Still, he said overseeing toll roads often feels more like running an e-commerce company than a transportation operation. He said much time is spent trying to get tolls and payments from nonpaying motorists.

“A lot of people just had inflated expectations that if you have a highway and you string some fancy equipment over it the money will just roll in, but it just doesn’t work that way,” he said. “It can be a logistical nightmare.”

Many officials from Charlotte had questions about whether partnerships with private developers can help get projects done. Tom Lambert, head of Houston’s METRO transportation agency, suggested such partnerships can be tricky.

He said his agency has allowed private companies to build, design, finance and operate projects in the past. However, it has trimmed back to simply allowing private firms to build and design instead because public workers can oversee the other functions better.

Davidson Mayor Pro Tem Brian Jenest, head of the chamber’s transportation committee, told Houston leaders their city might be bigger, “but our transportation challenges are every bit as big as yours.”

He referred to the fight over toll lanes on I-77 as “a bloodbath.”

Charlotte-area transit projects are mainly funded through a half-cent sales tax approved in 1998. But officials say the recession has left the Charlotte Area Transit System with a massive shortfall.

A transit funding task force launched by Mayor Anthony Foxx has estimated CATS will need to find $3.3 billion to build its remaining transit corridors, and $1.7 billion more to operate and maintain the lines through 2024.

The task force has suggested adding another half-cent to the sales tax, but City Council member David Howard said Thursday’s panel discussion showed the region needs to explore all options for funding.

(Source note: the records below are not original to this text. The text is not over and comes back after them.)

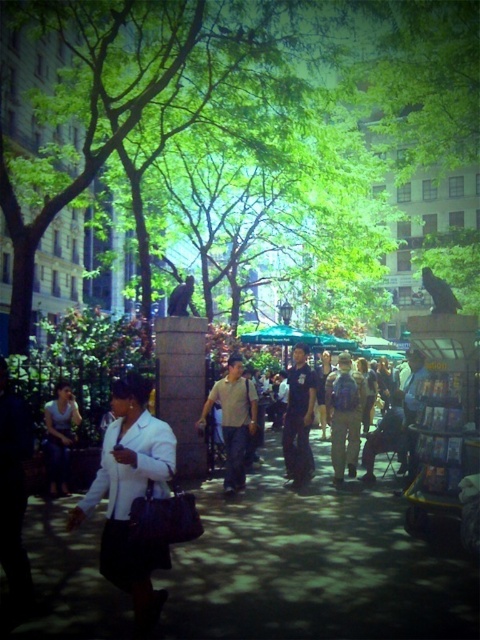 You are a photographer aiming to capture the dark blue backpack at center and the dark blue uniform at center in your shot. Since both items are dark blue, how can you distinguish them in the photo?

The dark blue backpack at center is positioned under the dark blue uniform at center, so the backpack will appear below the uniform in the photo.

In the scene shown: You are a photographer trying to capture a candid shot of the light brown fabric shirt at center and dark blue backpack at center. To ensure both are in focus, you need to know which object is wider. Which one is wider?

The light brown fabric shirt at center is wider than the dark blue backpack at center according to the description.

You are a photographer positioned at the park entrance. You want to take a photo that includes both the white matte blazer at center and the dark blue uniform at center. Which object should you adjust your focus to ensure both are visible in the frame?

The white matte blazer at center is in front of the dark blue uniform at center. To ensure both are visible in the frame, adjust your focus to include both by considering the depth of field so that both foreground and background elements are sharp.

“I think where we’re landing is we want to use all these private investment opportunities we’ve discussed to the best of our ability before we go to the public,” he said afterward. “Make it the best deal, and then ask the public to partner.”

The day’s sessions also featured panels on other topics:

•  Health care. The delegation toured Houston’s 1,300-acre Texas Medical Center campus, the world’s largest medical complex. The region’s largest employer, it boasts more than 20,000 doctors, nurses and researchers. One Houston official said one of every four hotel stays in the city is related to the health care industry.

•  Minority- and women-owned businesses. Houston has at least 900 such companies, generating $30 billion in annual sales. But some said Charlotte still has work to do in encouraging minority- and women-owned businesses.

•  Foreign investment. Houston has more than 700 foreign-owned companies and more than 90 foreign consular offices. Texas is becoming even more attractive because of economic incentives and cheap energy, said Klaus-Jochen Guhlcke, Houston-based consul general for Germany.

“This is one of the toughest states to compete against,” said Jeff Edge, senior vice president for economic development with the chamber.

Charlotte is making progress. He noted that fDi Magazine, which tracks foreign investment in cities, ranked Charlotte No. 7 overall among its “Large American Cities of the Future.” But the city still has work to do, he added. The magazine ranked Charlotte No. 8 among business-friendly large cities in 2011-12, but dropped the Queen City from that list’s Top 10 for 2013-14.